Algunas películas son tan icónicas que sus títulos funcionan en cualquier idioma. En Italia, Vito Corleone es Il Padrino; en FranciaLe Parrain; en PoloniaOjciec chrzestny. Algunos títulos, sin embargo, no necesitan traducción: en cualquier parte de Europa, basta con decir las palabras Star Wars para que la gente se ponga a tararear la melodía de la saga o imite a Chewbacca. Aun así, a veces los estudios deciden modificar algún título para que haya más gente que mueva el trasero y se siente en las butacas, con lo que obtienen resultados interesantes...

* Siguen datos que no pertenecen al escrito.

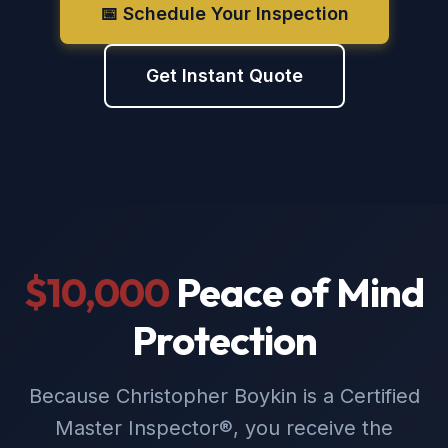
📅 Schedule Your Inspection
Get Instant Quote
$10,000
Peace of Mind
Protection
Because Christopher Boykin is a Certified
Master Inspector®, you receive the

Fijaos en La jungla de cristal  (Die Hard, en inglés), ese clásico de las películas de acción de los ochenta cuyo título deja de tener sentido cuando se para uno a pensarlo. Mientras que los alemanes recurrieron a un enfoque más literal a la hora de traducir el título de la película -Stirb langsam, que en alemán significa literalmente "muere lentamente"-, muchos países europeos se inspiraron en el gigantesco rascacielos en el que se desarrolla la trama de la película. De este modo, en francés pasó a ser Piège de cristalen Italia, Trappola di cristallo; y en polaco, Szklana pulapka; títulos que podrían traducirse como "la trampa de cristal".

Las secuelas suelen ser un problema. En Polonia, por ejemplo, todas las posteriores entregas de La jungla de cristal utilizaron el título Szklana pułapka, a pesar de que John McClane ya no estuviese encerrado en un rescacielos. Durante la década de los noventa, en italia rebautizaron Solo en casa (Home Alone) como Mamma, ho perso l'aereo (mamá, he perdido el avión). No obstante, cuando estrenaron la segunda entrega en la que Macaulay Culkin se pierde en la ciudad de Nueva York, el título pasó a ser Mamma, ho riperso l’aereo: mi sono smarrito a New York (mamá, he vuelto a perder el avión y ahora estoy perdido en Nueva York), título que seguramente aparecería escrito en una fuente muy pequeña para que cupiese bien en el póster.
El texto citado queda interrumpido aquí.